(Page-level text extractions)
────────

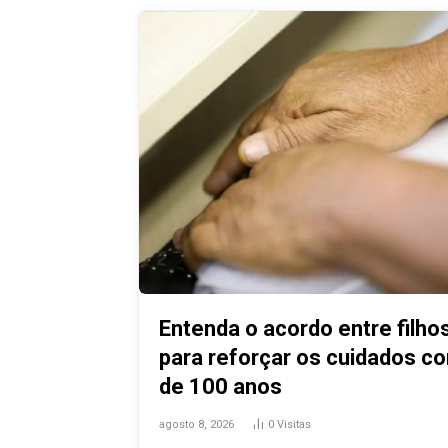
Entenda o acordo entre filho
para reforçar os cuidados c
de 100 anos
agosto 8, 2026
0
Visitas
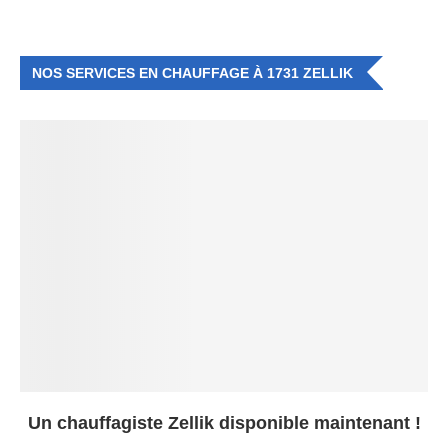
NOS SERVICES EN CHAUFFAGE À 1731 ZELLIK
Un chauffagiste Zellik disponible maintenant !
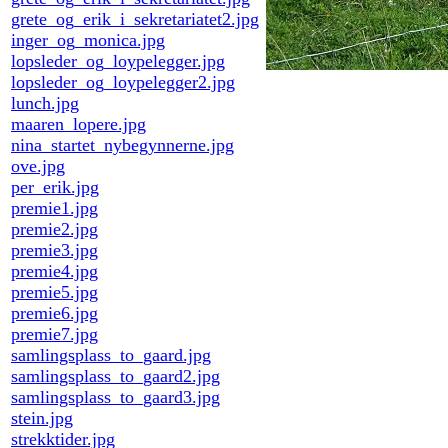
grete_og_erik_i_sekretariatet2.jpg
inger_og_monica.jpg
lopsleder_og_loypelegger.jpg
lopsleder_og_loypelegger2.jpg
lunch.jpg
maaren_lopere.jpg
nina_startet_nybegynnerne.jpg
ove.jpg
per_erik.jpg
premie1.jpg
premie2.jpg
premie3.jpg
premie4.jpg
premie5.jpg
premie6.jpg
premie7.jpg
samlingsplass_to_gaard.jpg
samlingsplass_to_gaard2.jpg
samlingsplass_to_gaard3.jpg
stein.jpg
strekktider.jpg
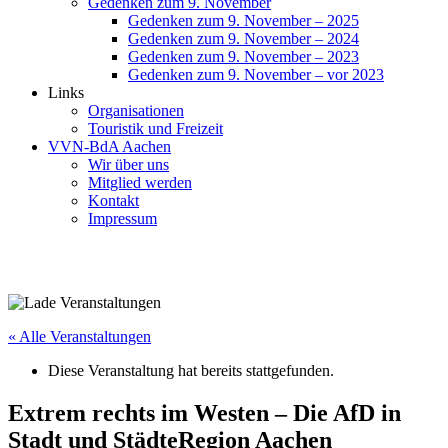
Gedenken zum 9. November
Gedenken zum 9. November – 2025
Gedenken zum 9. November – 2024
Gedenken zum 9. November – 2023
Gedenken zum 9. November – vor 2023
Links
Organisationen
Touristik und Freizeit
VVN-BdA Aachen
Wir über uns
Mitglied werden
Kontakt
Impressum
« Alle Veranstaltungen
Diese Veranstaltung hat bereits stattgefunden.
Extrem rechts im Westen – Die AfD in
Stadt und StädteRegion Aachen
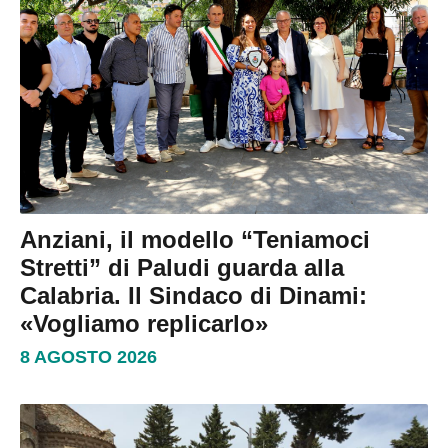
Anziani, il modello “Teniamoci
Stretti” di Paludi guarda alla
Calabria. Il Sindaco di Dinami:
«Vogliamo replicarlo»
8 AGOSTO 2026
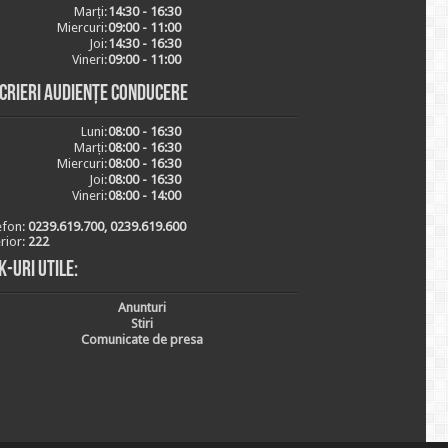
Marți:
14:30 - 16:30
Miercuri:
09:00 - 11:00
Joi:
14:30 - 16:30
Vineri:
09:00 - 11:00
scrieri audiențe conducere
Luni:
08:00 - 16:30
Marți:
08:00 - 16:30
Miercuri:
08:00 - 16:30
Joi:
08:00 - 16:30
Vineri:
08:00 - 14:00
efon:
0239.619.700, 0239.619.600
erior:
222
k-uri utile:
Anunturi
Stiri
Comunicate de presa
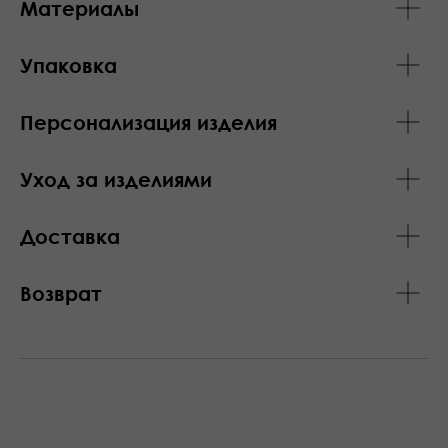
Материалы
Упаковка
Персонализация изделия
Уход за изделиями
Доставка
Возврат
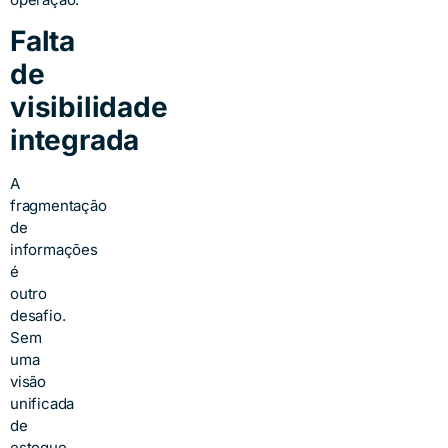
Falta
de
visibilidade
integrada
A
fragmentação
de
informações
é
outro
desafio.
Sem
uma
visão
unificada
de
estoque,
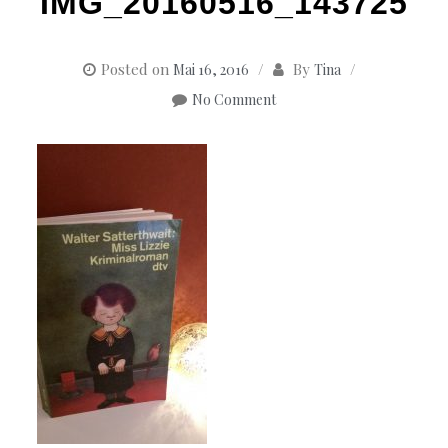
IMG_20160516_143725
Posted on
By
Mai 16, 2016
Tina
No Comment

────────

_EXERCISE_
Word for word, give the entries above again, with no images included.

_TASK RESPONSE_
Entenda o acordo entre filho
para reforçar os cuidados c
de 100 anos
agosto 8, 2026
0
Visitas
NOS SERVICES EN CHAUFFAGE À 1731 ZELLIK
Un chauffagiste Zellik disponible maintenant !
grete_og_erik_i_sekretariatet2.jpg
inger_og_monica.jpg
lopsleder_og_loypelegger.jpg
lopsleder_og_loypelegger2.jpg
lunch.jpg
maaren_lopere.jpg
nina_startet_nybegynnerne.jpg
ove.jpg
per_erik.jpg
premie1.jpg
premie2.jpg
premie3.jpg
premie4.jpg
premie5.jpg
premie6.jpg
premie7.jpg
samlingsplass_to_gaard.jpg
samlingsplass_to_gaard2.jpg
samlingsplass_to_gaard3.jpg
stein.jpg
strekktider.jpg
Gedenken zum 9. November
Gedenken zum 9. November – 2025
Gedenken zum 9. November – 2024
Gedenken zum 9. November – 2023
Gedenken zum 9. November – vor 2023
Links
Organisationen
Touristik und Freizeit
VVN-BdA Aachen
Wir über uns
Mitglied werden
Kontakt
Impressum
« Alle Veranstaltungen
Diese Veranstaltung hat bereits stattgefunden.
Extrem rechts im Westen – Die AfD in
Stadt und StädteRegion Aachen
Anziani, il modello “Teniamoci
Stretti” di Paludi guarda alla
Calabria. Il Sindaco di Dinami:
«Vogliamo replicarlo»
8 AGOSTO 2026
Marți:
14:30 - 16:30
Miercuri:
09:00 - 11:00
Joi:
14:30 - 16:30
Vineri:
09:00 - 11:00
scrieri audiențe conducere
Luni:
08:00 - 16:30
Marți:
08:00 - 16:30
Miercuri:
08:00 - 16:30
Joi:
08:00 - 16:30
Vineri:
08:00 - 14:00
efon:
0239.619.700, 0239.619.600
erior:
222
k-uri utile:
Anunturi
Stiri
Comunicate de presa
Материалы
Упаковка
Персонализация изделия
Уход за изделиями
Доставка
Возврат
Falta
de
visibilidade
integrada
A
fragmentação
de
informações
é
outro
desafio.
Sem
uma
visão
unificada
de
estoque,
IMG_20160516_143725
Posted on
By
Mai 16, 2016
Tina
No Comment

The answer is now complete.